Второе мое предложение позволило бы нам вернуть инициативу, что уже обсуждалось на более низких уровнях в администрации. Я писал госсекретарю Райс, что мы могли бы пересмотреть соглашение, действовавшее со времен нападения на наше посольство в Тегеране в 1979 г., в соответствии с которым наши интересы в Иране представляли швейцарцы, и негласно предложить иранцам создать новую группу, представляющую наши интересы в Тегеране. В состав такой группы могли бы войти несколько американских дипломатов. В ответ мы позволили бы иранцам создать такую же группу, представляющую интересы Ирана в Вашингтоне, в которую входили бы несколько иранских дипломатов, работающих под контролем представителей пакистанского правительства. Как и участие в работе «Группы 5 + 1», это дало бы нам несколько тактических преимуществ. Я почти не ожидал, что Верховный руководитель Ирана согласится на подобное предложение. Последнее, чего он хотел, – увидеть у нашего дипломатического представительства в Тегеране, укомплектованного гражданами США, длинную очередь иранцев, желающих получить американскую визу. Для аятоллы Хаменеи наше предложение в конечном счете могло стать троянским конем. Но оно неизбежно стало бы достоянием общественности, что способствовало бы усилению наших позиций. Я предложил передать его иранцам через русских, у которых были хорошие каналы связи с Тегераном на самом высоком уровне; к тому же поддержка России была бы крайне важна, если бы нам пришлось вновь просить Совет Безопасности ООН о введении более жестких санкций против Ирана.
В заключение я привел аргумент общего порядка, напомнив о классической концепции ядерного сдерживания, которую госсекретарь Райс, будучи по образованию советологом и занимаясь на своем посту в том числе отношениями с Россией, прекрасно знала.
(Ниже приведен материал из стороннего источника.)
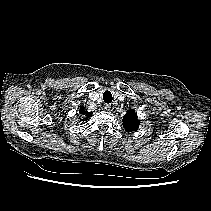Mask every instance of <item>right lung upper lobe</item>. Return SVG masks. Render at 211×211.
<instances>
[{"label":"right lung upper lobe","mask_w":211,"mask_h":211,"mask_svg":"<svg viewBox=\"0 0 211 211\" xmlns=\"http://www.w3.org/2000/svg\"><path fill=\"white\" fill-rule=\"evenodd\" d=\"M82 115H85L86 116V119H88L91 115H92V112H88V111H85V108L84 106H81L80 107V111H79Z\"/></svg>","instance_id":"right-lung-upper-lobe-1"}]
</instances>
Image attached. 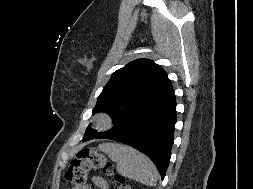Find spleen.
<instances>
[{
    "instance_id": "obj_1",
    "label": "spleen",
    "mask_w": 253,
    "mask_h": 189,
    "mask_svg": "<svg viewBox=\"0 0 253 189\" xmlns=\"http://www.w3.org/2000/svg\"><path fill=\"white\" fill-rule=\"evenodd\" d=\"M99 150L116 162L117 171L121 175L149 186L157 184L159 175L155 165L138 150L118 143L100 144Z\"/></svg>"
}]
</instances>
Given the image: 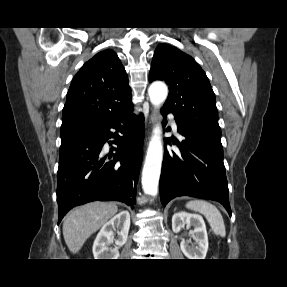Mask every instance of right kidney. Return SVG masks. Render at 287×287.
<instances>
[{"label":"right kidney","instance_id":"right-kidney-1","mask_svg":"<svg viewBox=\"0 0 287 287\" xmlns=\"http://www.w3.org/2000/svg\"><path fill=\"white\" fill-rule=\"evenodd\" d=\"M116 228L118 237L114 239ZM130 228V214L122 211L111 220L106 222L98 233L93 244V255L95 259H118L119 247L123 246L128 238ZM115 241V246L109 248L111 242Z\"/></svg>","mask_w":287,"mask_h":287}]
</instances>
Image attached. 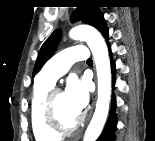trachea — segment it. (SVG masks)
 I'll return each mask as SVG.
<instances>
[{"label":"trachea","instance_id":"3493384b","mask_svg":"<svg viewBox=\"0 0 155 141\" xmlns=\"http://www.w3.org/2000/svg\"><path fill=\"white\" fill-rule=\"evenodd\" d=\"M90 62H92V59H91V58H89V59L87 60V63H90Z\"/></svg>","mask_w":155,"mask_h":141}]
</instances>
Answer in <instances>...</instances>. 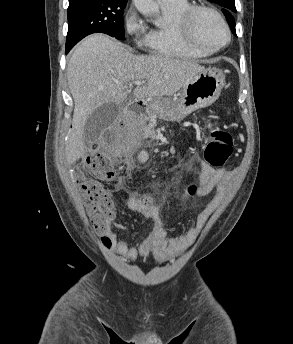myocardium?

Имея дело с глубоко враждебным противником, раздираемым серьезными внутренними противоречиями, писал я, «для успеха стратегии необходимо идти на тщательно выверенный риск», используя «давление на несколько тщательно выверенных болевых точек; дипломатию, нацеленную на строительство коалиции; вбивание клина между Ираном и его неудобными партнерами и выборочные контакты с режимом, почти полностью вернувшим актуальность концепции Кеннана». Кроме того, указывал я, мы должны одновременно рассмотреть возможность «творческого подхода к подрыву режима, всячески способствующего усилению разногласий между в высшей степени консервативно настроенными руководителями и иранским народом, стремящимся к нормализации отношений с другими странами, в том числе с США»[144]
.Госсекретарь Райс быстро оценила новые возможности. Она понимала, что американо-иранская ядерная дипломатия нуждается в новых инициативах. В ближайшей перспективе такая возможность могла появиться непосредственно на переговорах, когда Хавьер Солана, де-факто министр иностранных дел ЕС, должен был представить Ирану обновленные предложения «Группы 5 + 1». Суть этих предложений сводилась к требованию заморозить иранскую ядерную активность, в том числе обогащение ядерного сырья, в обмен на приостановку санкций, наложенных Советом Безопасности ООН, что создало бы пространство для переговоров о заключении всеобъемлющего ядерного соглашения. Солана изложил этот план в Тегеране в июне 2008 г. Иранцы обещали дать ответ на предстоящей в июле сессии в Женеве. Райс решила получить разрешение президента на мое присутствие на этой встрече, а заодно и его благословение на реализацию идеи создания «секций интересов».
В начале июля, утром, мы с госсекретарем Райс поехали на ее очередную встречу с президентом Джорджем Бушем – младшим, чтобы передать ему наши предложения. Срок его пребывания в президентском кресле подходил к концу, седых волос прибавилось, но присущие ему учтивость и доброжелательность остались прежними.
Когда я вошел вслед за госсекретарем, президент со знакомой с улыбкой воскликнул:
– Бёрнс, дорогой! Хорошо, что вы вернулись в Вашингтон.
Вице-президент Чейни, сидевший на кресле рядом с президентом, не выразил бурной радости в связи с моим возвращением. Мы с госсекретарем Райс уселись на диван рядом с Бушем, и она быстро изложила наши предложения. Президент задал несколько вопросов, касающихся работы «секций интересов». Возможность повлиять на поведение иранцев на переговорах в Женеве он оценивал скептически, но сказал, что оба предложения стóит реализовать. Вице-президент начал было возражать, ссылаясь на то, что мы не должны вознаграждать иранцев своим присутствием на встрече. Но президент прервал его.
– Дик, – сказал он, махнув рукой, – я это знаю, и я к этому готов.
Я подумал, что многое изменилось после первого срока пребывания Джорджа Буша – младшего в президентском кресле и подготовительного периода к войне в Ираке. Дипломатия наконец стала востребованной.